**WORK ITEM:**
In the entries below, find the line with "t, thanked them for their labors and wished" and the line with "GeckoView Engine and Refined...". Reproduce those two lines and every line between them exactly, and nothing more.
# # # #
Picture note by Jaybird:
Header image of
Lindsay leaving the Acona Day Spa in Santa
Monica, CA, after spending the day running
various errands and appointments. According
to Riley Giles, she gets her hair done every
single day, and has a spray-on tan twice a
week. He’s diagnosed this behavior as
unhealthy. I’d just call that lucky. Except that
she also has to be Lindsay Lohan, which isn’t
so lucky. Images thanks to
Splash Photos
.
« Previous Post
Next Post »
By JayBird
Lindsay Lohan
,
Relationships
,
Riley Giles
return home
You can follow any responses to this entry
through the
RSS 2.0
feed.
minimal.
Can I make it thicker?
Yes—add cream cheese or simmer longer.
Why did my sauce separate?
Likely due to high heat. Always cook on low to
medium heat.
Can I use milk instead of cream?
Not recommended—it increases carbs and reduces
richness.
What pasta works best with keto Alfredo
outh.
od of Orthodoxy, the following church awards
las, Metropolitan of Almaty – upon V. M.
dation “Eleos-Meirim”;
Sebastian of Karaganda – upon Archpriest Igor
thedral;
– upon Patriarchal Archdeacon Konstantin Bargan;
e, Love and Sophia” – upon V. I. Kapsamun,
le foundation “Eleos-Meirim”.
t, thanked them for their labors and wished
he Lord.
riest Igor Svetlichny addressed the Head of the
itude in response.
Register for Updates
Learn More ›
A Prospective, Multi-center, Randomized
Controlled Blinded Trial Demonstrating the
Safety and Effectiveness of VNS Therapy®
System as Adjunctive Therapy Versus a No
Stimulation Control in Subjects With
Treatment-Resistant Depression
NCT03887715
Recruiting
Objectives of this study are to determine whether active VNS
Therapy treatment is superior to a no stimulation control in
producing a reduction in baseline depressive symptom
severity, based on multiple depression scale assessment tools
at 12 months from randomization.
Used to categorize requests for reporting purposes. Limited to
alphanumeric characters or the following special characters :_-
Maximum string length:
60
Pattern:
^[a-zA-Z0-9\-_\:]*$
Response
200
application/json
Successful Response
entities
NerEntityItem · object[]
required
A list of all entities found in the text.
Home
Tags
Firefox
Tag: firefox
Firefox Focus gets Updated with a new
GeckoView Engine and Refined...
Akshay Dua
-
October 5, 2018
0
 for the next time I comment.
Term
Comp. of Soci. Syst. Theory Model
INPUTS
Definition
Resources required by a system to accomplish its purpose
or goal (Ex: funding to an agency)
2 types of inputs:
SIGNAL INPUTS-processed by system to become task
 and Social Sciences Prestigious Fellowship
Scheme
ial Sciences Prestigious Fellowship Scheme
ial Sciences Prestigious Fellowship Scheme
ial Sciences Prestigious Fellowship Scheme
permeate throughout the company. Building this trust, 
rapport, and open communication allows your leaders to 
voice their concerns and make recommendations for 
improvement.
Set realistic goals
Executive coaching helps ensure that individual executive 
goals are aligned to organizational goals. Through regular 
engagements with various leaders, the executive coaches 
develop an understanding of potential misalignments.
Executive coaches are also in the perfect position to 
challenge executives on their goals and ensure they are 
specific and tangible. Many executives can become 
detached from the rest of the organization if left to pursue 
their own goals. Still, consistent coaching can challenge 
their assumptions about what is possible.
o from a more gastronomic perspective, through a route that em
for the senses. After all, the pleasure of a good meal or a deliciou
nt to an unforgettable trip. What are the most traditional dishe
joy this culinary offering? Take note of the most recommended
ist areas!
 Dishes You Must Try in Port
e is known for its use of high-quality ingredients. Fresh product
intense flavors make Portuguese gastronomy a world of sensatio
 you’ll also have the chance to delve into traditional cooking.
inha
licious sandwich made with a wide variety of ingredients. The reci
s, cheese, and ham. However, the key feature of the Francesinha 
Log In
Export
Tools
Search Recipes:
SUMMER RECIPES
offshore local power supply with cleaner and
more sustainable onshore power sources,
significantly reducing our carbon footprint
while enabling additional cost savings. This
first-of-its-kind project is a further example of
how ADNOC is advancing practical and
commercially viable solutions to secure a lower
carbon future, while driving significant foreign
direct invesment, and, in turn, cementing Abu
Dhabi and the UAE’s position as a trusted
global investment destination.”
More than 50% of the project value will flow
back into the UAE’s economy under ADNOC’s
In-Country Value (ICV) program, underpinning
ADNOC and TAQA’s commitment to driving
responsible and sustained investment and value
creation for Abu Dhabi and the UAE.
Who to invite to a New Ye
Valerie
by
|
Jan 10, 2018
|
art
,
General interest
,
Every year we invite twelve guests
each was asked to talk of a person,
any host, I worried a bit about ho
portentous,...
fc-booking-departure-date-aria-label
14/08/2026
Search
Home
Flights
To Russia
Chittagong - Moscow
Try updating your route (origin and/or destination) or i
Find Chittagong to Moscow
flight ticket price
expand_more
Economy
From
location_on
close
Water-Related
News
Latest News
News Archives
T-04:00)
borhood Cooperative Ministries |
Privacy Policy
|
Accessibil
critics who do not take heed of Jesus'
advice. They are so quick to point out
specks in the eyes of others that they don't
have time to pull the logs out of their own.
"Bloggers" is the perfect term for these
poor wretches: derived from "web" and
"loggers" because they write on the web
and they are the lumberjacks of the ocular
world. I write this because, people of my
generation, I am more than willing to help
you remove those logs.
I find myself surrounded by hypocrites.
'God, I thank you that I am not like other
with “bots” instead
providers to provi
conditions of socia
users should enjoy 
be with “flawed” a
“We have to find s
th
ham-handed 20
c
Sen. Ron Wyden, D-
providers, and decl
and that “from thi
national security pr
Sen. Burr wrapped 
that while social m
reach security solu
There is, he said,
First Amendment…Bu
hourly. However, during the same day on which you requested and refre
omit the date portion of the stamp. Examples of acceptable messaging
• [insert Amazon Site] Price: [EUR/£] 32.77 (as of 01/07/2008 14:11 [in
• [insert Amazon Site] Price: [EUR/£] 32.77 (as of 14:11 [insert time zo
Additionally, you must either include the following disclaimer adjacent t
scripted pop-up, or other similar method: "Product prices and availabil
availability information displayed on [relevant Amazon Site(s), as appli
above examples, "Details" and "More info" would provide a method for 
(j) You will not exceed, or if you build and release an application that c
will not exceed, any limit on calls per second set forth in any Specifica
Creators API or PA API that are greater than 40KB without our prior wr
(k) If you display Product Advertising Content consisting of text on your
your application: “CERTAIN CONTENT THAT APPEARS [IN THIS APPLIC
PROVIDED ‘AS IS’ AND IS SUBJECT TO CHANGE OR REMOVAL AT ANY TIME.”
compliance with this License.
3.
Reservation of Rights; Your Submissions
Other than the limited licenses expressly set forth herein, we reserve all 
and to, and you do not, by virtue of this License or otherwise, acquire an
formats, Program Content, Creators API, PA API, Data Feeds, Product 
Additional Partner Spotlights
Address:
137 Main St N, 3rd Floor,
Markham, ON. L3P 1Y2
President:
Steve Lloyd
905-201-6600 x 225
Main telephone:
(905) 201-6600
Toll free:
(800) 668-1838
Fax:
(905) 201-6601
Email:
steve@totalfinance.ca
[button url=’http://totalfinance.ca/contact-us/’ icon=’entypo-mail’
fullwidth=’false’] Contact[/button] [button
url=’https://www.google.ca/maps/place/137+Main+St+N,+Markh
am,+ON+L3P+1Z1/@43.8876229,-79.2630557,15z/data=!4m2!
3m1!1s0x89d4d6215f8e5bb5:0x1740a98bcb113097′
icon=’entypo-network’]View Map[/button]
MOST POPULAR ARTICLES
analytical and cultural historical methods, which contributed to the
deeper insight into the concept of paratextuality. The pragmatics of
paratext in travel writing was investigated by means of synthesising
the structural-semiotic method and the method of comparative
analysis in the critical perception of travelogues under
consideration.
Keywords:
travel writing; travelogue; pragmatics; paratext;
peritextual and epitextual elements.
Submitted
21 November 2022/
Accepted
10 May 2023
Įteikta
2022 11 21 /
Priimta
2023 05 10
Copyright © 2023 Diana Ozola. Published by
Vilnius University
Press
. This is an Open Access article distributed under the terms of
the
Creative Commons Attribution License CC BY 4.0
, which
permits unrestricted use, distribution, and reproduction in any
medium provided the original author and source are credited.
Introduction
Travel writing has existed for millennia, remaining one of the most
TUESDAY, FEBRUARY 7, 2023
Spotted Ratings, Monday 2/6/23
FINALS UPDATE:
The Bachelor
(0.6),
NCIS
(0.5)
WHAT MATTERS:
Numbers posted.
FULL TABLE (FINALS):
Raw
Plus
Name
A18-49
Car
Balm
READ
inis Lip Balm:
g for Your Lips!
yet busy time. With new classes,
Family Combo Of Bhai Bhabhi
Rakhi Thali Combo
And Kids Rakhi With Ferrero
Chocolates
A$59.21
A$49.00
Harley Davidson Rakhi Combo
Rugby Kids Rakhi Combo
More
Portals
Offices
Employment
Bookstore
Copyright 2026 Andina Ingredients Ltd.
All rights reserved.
# # # #
**ANSWER TO THE EXERCISE:**
t, thanked them for their labors and wished
he Lord.
riest Igor Svetlichny addressed the Head of the
itude in response.
Register for Updates
Learn More ›
A Prospective, Multi-center, Randomized
Controlled Blinded Trial Demonstrating the
Safety and Effectiveness of VNS Therapy®
System as Adjunctive Therapy Versus a No
Stimulation Control in Subjects With
Treatment-Resistant Depression
NCT03887715
Recruiting
Objectives of this study are to determine whether active VNS
Therapy treatment is superior to a no stimulation control in
producing a reduction in baseline depressive symptom
severity, based on multiple depression scale assessment tools
at 12 months from randomization.
Used to categorize requests for reporting purposes. Limited to
alphanumeric characters or the following special characters :_-
Maximum string length:
60
Pattern:
^[a-zA-Z0-9\-_\:]*$
Response
200
application/json
Successful Response
entities
NerEntityItem · object[]
required
A list of all entities found in the text.
Home
Tags
Firefox
Tag: firefox
Firefox Focus gets Updated with a new
GeckoView Engine and Refined...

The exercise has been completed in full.